Good news! Impressive! Cancer is history (soon)! Seems to be a new, promising approach to look at the cellular waste processing!
Will this help to reduce resistance to immunotherapy? "[Only] About 20 to 40 percent of cancer patients currently respond to immunotherapy."
"... A study ... delved deep into the cellular source of antigens – the waste-processing machinery known as the proteasome – and pulled out a previously unknown mechanism that allows cancer cells to slip by immune system defenses. ...
the team applied these technologies to create the first-ever map of proteasome degradation activity in patient-derived tumor cells. ... “When we compared peptides derived from cancer cells with those from adjacent, noncancerous tissue, we noticed differences not only in the subset of proteins that were degraded, but also in the way they had been processed and cut.” This prompted the team to examine the proteasome from a new perspective: Rather than looking at the peptides it generates, they focused on the proteasome machinery itself. ...
the team applied these technologies to create the first-ever map of proteasome degradation activity in patient-derived tumor cells. ... “When we compared peptides derived from cancer cells with those from adjacent, noncancerous tissue, we noticed differences not only in the subset of proteins that were degraded, but also in the way they had been processed and cut.” This prompted the team to examine the proteasome from a new perspective: Rather than looking at the peptides it generates, they focused on the proteasome machinery itself. ...
Different types of proteasomes are mainly classified based on the specific enzymes within the barrel, and they specialize in different types of degradation. For example, the immunoproteasome excels at producing peptides ideally suited to becoming antigens. ... they noted an astonishingly large number of proteasomes that contained the protein PSME4. This protein, known as one of the regulatory “caps” making up the proteasome, was rarely found in proteasomes from adjacent, noncancerous tissues. ...

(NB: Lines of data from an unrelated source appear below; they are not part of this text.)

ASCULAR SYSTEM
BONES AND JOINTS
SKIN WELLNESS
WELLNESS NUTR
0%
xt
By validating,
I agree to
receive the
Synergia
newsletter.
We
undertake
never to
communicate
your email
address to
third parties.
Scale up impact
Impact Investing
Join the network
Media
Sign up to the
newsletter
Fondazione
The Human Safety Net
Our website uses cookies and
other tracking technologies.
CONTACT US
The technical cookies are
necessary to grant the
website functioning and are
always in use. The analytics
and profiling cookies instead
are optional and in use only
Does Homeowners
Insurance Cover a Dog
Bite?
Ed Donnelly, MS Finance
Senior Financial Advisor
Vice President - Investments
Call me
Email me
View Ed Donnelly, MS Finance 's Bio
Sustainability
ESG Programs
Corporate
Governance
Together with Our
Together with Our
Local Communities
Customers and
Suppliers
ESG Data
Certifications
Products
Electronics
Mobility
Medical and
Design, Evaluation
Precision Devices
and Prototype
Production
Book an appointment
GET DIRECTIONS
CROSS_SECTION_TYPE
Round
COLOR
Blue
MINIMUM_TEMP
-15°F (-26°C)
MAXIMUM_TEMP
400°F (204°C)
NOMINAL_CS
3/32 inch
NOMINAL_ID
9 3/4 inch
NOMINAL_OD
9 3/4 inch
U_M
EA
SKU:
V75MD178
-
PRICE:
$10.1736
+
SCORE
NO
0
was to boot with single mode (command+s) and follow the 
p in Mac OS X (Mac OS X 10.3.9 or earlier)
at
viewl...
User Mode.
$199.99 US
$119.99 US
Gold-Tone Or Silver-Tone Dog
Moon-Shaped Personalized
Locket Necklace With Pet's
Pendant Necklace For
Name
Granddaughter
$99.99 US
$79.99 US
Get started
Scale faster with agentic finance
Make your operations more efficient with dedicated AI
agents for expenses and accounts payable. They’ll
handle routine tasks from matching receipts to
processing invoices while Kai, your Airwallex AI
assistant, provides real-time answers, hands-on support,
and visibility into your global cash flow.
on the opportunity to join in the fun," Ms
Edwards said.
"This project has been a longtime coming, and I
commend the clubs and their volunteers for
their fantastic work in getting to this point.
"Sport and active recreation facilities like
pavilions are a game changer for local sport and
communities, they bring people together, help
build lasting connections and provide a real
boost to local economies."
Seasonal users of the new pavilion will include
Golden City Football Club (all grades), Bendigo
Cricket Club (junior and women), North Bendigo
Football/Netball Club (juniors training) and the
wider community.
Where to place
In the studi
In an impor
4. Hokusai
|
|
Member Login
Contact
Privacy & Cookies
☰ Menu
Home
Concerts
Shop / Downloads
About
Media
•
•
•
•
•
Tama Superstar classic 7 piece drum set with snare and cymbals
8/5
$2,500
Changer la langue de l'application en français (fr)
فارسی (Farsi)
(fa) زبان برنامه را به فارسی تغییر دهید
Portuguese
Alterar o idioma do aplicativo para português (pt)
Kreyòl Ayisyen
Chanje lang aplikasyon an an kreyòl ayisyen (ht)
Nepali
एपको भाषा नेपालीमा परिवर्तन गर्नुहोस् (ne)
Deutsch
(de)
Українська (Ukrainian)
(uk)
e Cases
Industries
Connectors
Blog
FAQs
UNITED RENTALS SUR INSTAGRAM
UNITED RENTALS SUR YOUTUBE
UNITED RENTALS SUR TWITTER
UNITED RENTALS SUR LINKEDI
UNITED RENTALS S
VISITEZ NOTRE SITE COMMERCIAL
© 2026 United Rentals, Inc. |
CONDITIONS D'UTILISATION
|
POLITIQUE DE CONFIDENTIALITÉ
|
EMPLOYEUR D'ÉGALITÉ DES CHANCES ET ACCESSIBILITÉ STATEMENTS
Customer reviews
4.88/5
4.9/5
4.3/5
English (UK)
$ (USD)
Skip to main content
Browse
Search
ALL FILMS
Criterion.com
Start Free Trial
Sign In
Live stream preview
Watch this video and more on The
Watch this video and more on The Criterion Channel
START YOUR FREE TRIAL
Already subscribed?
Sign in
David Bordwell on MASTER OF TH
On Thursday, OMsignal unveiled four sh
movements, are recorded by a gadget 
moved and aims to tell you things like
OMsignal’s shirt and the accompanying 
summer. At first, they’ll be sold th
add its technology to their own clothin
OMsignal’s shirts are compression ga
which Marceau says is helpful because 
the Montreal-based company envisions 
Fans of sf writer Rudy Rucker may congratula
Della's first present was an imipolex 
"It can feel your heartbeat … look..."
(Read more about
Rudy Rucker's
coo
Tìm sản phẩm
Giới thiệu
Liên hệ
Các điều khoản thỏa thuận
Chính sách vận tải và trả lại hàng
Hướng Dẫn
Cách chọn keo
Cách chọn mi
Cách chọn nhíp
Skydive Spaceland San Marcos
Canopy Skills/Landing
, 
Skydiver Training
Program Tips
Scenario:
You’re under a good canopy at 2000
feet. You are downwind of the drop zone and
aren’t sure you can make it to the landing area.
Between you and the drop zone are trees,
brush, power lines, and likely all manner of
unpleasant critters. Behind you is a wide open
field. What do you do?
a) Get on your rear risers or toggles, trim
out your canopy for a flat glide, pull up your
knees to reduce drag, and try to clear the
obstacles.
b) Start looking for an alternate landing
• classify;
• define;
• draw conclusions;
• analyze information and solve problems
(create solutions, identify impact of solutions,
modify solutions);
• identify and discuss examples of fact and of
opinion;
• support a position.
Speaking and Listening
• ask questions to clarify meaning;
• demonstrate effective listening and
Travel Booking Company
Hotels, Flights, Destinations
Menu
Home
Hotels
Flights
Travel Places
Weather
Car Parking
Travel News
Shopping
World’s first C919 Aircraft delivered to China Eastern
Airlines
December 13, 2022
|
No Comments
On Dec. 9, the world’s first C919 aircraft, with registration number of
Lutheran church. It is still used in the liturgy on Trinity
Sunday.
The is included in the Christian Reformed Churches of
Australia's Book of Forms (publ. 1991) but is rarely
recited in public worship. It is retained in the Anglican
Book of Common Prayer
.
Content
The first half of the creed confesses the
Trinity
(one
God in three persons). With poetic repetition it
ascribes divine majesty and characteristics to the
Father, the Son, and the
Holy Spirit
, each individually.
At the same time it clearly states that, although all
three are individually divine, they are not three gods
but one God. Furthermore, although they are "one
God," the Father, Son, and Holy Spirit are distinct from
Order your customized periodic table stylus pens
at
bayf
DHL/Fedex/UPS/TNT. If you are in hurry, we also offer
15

To test their theory, the team used online databases containing information about different cancers and patients’ responses to various treatments. In their search for a “proteasome fingerprint” characteristic of cancer cells, they were first of all surprised to discover just how notoriously heterogeneous the proteasome subunits in different types of cancer were. In addition, although the PSME4 protein was not enriched in all cancers, the databases clearly showed that patients whose cancers had high levels of PSME4 were less responsive to immunotherapy. ...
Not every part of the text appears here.